Je suis heureux que vous preniez un peu de délassement le soir devant votre écran. Je me contente de mon petit poste de T.S.F. Mais comme vous, je ne suis pas toujours satisfait des émissions qui souvent me rebutent. En particulier, je fuis comme la peste toutes les tartines interminables sur le sport dont on nous abreuve constamment. De même, je me sens excédé par les répétitions continuelles des mêmes chansons qui, à l’heure actuelle, ont une tournure vraiment enfantine et sans consistance, particulièrement celles interprétées par de jeunes personnes, produits de la nouvelles vague. On croirait assister à des réunions de familles où l’on écoute bouche bée les chansonnettes de la =jeune progéniture. Nous vivons vraiment à une époque caractérisée par la manie de donner toute son attention à ce qui vient d’éclore et cela jusqu’à la satiété, en feignant de considérer comme inexistant ou sans intérêt tout ce qui a été produit auparavant, même au cours des années récentes, et qui surpasse généralement ce qu’on nous offre maintenant au jour le jour.

Aujourd’hui, dimanche 28 mars, nous goutons enfin, ici, la température tiède dont nous étions privés depuis si longtemps. J’espère que les prochains mois viendront nous dédommager de ce rude hiver.
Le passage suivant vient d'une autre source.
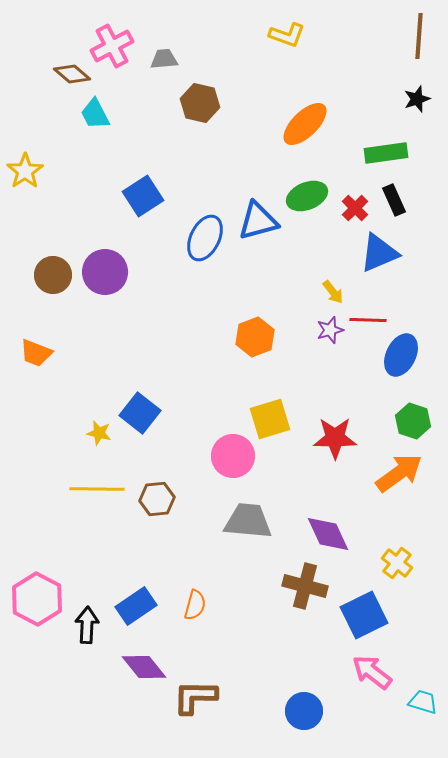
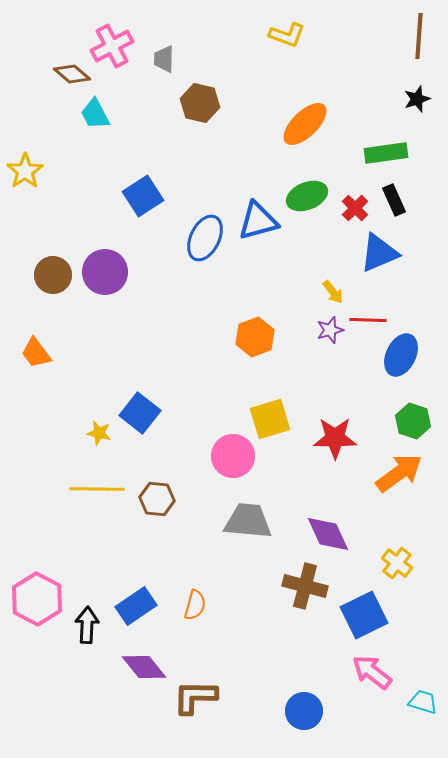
gray trapezoid at (164, 59): rotated 84 degrees counterclockwise
orange trapezoid at (36, 353): rotated 32 degrees clockwise
brown hexagon at (157, 499): rotated 12 degrees clockwise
Je compte toujours – bien entendu si mon état de santé me le permet – venir faire une escapade jusqu’à vous (en mai ou juin probablement) de façon à être à Nice un samedi ou un dimanche, jours où vous êtes libre.

Je vous quitte, chère Suzanne, en vous embrassant tendrement. Amitiés à votre maman.

Henry

Les commentaires sont fermés.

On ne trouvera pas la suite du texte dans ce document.